Abstract

The high power deep ultraviolet (DUV) laser output with a good beam quality and high conversion efficiency produced using CLBO crystals. The DUV lasers have important applications in fields such as laser processing and semiconductor photolithography because of their high photon energy. A DUV laser source must have both a high output power and good beam quality for laser machining. Sum – frequency generation (SFG) in nonlinear optical crystals can be used in a DUV laser to produce shorter and even vacuum ultraviolet wavelengths such as 193 nm.

The CLBO crystal boasts several advantages, including low walk-off effect, the ability to grow into large blocks, and a relatively high effective nonlinear coefficient in the deep ultraviolet region. These characteristics make it suitable for generating high-power, high-beam-quality solid-state deep ultraviolet lasers. However, CLBO crystals are prone to deliquescence, which limits the output of deep ultraviolet lasers.

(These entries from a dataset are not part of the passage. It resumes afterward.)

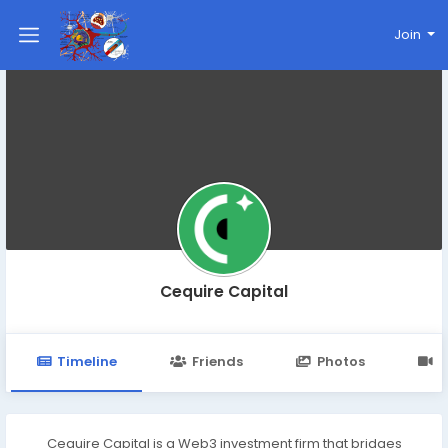
Join
Cequire Capital
Timeline
Friends
Photos
V
Cequire Capital is a Web3 investment firm that bridges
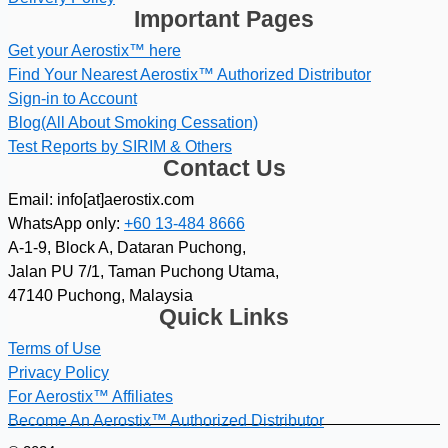
Important Pages
Get your Aerostix™ here
Find Your Nearest Aerostix™ Authorized Distributor
Sign-in to Account
Blog(All About Smoking Cessation)
Test Reports by SIRIM & Others
Contact Us
Email: info[at]aerostix.com
WhatsApp only:
+60 13-484 8666
A-1-9, Block A, Dataran Puchong,
Jalan PU 7/1, Taman Puchong Utama,
47140 Puchong, Malaysia
Quick Links
Terms of Use
Privacy Policy
For Aerostix™ Affiliates
Become An Aerostix™ Authorized Distributor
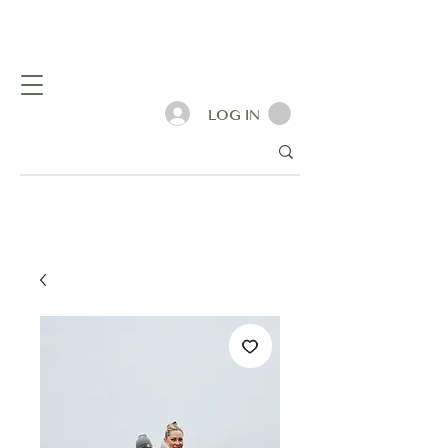
LOG IN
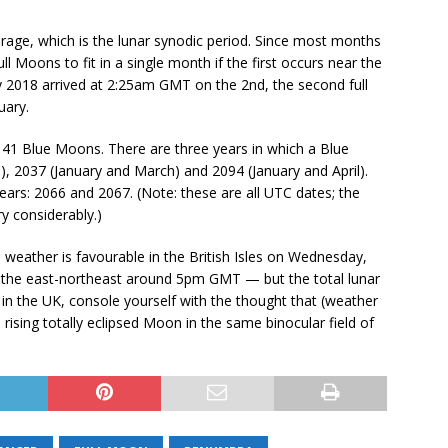
rage, which is the lunar synodic period. Since most months
ull Moons to fit in a single month if the first occurs near the
ry 2018 arrived at 2:25am GMT on the 2nd, the second full
uary.
41 Blue Moons. There are three years in which a Blue
, 2037 (January and March) and 2094 (January and April).
ars: 2066 and 2067. (Note: these are all UTC dates; the
y considerably.)
he weather is favourable in the British Isles on Wednesday,
in the east-northeast around 5pm GMT — but the total lunar
t in the UK, console yourself with the thought that (weather
a rising totally eclipsed Moon in the same binocular field of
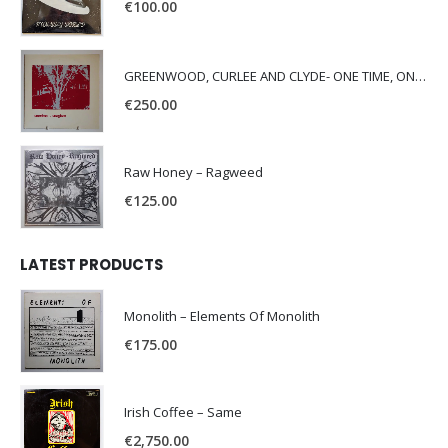
€
100.00
GREENWOOD, CURLEE AND CLYDE- ONE TIME, ONE PLACE -
€
250.00
Raw Honey ‎– Ragweed
€
125.00
LATEST PRODUCTS
Monolith – Elements Of Monolith
€
175.00
Irish Coffee – Same
€
2,750.00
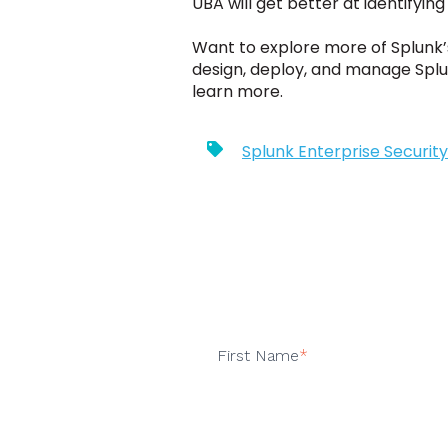
UBA will get better at identifyin
Want to explore more of Splunk’
design, deploy, and manage Splu
learn more.
Splunk Enterprise Security
First Name
*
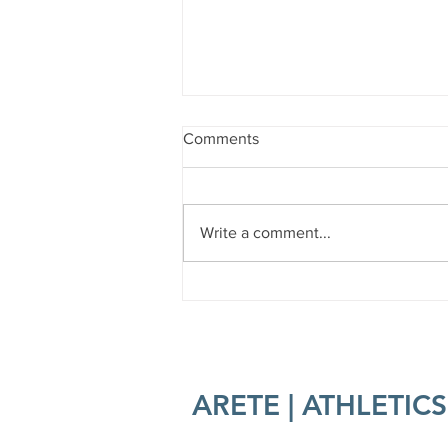
Comments
Write a comment...
Forest Bathing 101
ARETE | ATHLETICS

CLBO crystal for 266 nm lasers

The system described utilizes a solid-state 532 nm laser as the fundamental frequency pump source, with a pulse width of 2.7 ns and a repetition rate of 100 kHz, delivering a maximum output power of approximately 35 W, and an M² beam quality factor of ~1.5. Control over the pump power is achieved through a combination of a half-wave plate (HWP) and a polarizing beam splitter (PBS).

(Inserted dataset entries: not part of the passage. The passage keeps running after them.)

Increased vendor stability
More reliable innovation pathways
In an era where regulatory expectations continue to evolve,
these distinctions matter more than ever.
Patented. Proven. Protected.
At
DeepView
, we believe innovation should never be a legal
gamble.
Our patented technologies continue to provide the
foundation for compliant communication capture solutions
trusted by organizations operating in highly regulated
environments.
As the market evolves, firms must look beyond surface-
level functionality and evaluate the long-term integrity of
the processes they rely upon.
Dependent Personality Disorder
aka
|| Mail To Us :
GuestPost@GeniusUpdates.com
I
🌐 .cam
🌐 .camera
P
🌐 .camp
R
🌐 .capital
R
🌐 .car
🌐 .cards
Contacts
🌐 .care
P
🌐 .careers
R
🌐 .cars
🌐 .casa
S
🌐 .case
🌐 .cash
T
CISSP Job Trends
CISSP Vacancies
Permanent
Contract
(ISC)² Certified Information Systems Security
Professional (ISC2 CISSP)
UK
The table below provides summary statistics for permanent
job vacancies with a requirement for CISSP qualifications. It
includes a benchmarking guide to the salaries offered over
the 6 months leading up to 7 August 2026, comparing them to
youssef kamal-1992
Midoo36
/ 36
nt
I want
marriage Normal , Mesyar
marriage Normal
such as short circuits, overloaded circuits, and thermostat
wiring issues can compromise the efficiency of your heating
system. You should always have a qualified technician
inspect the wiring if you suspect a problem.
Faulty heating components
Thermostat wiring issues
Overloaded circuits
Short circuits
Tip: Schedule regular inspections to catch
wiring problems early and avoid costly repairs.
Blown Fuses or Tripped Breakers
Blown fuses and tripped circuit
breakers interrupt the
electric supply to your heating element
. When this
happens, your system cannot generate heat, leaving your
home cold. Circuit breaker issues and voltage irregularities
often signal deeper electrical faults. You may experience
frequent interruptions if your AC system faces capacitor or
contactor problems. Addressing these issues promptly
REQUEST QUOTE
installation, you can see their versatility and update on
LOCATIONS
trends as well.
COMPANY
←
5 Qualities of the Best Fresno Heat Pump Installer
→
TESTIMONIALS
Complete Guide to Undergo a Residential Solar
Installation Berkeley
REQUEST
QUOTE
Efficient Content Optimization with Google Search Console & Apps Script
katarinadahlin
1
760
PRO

Adjustment of the pump beam diameter is facilitated by using a plano-convex lens (L1) with a focal length of f=200 mm and a plano-concave lens (L2) with a focal length of f=-100 mm.

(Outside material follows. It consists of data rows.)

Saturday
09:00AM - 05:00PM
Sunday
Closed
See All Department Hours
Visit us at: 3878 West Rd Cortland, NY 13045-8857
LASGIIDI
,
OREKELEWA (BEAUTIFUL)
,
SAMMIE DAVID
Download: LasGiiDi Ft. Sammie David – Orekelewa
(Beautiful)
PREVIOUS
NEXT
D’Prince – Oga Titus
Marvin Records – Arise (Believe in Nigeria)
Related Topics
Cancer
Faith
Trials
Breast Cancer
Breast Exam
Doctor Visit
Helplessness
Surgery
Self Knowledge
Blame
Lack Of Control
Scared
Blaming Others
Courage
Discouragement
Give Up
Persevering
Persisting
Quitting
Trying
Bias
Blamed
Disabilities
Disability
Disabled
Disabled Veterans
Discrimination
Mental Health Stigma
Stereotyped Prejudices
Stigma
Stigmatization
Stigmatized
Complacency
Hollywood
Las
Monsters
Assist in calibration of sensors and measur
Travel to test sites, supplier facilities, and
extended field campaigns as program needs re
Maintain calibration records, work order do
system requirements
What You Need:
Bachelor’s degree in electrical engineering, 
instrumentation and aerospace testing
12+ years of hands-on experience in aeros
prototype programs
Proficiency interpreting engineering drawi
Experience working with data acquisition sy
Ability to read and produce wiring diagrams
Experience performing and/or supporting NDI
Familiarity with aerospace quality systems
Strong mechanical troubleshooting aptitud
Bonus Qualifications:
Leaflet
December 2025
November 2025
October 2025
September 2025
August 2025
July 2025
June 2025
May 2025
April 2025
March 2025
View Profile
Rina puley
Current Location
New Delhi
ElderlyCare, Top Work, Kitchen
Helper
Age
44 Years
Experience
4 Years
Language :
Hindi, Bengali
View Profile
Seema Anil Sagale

The CLBO crystal, sized 5 mm × 5 mm × 20 mm, with a cut angle (θ) of 61.7°, has both of its optical faces polished but remains uncoated. Due to its susceptibility to deliquescence, the crystal is heated to above 150°C and placed in an inert gas environment. Placing the CLBO crystal on a rotating translation stage enables adjustment of the fundamental frequency incident angle within the horizontal plane to achieve phase matching.

To prevent damage to the beam splitter components, an uncoated calcium fluoride (CaF₂) prism is used to spatially separate the generated 266 nm laser from the 532 nm pump light.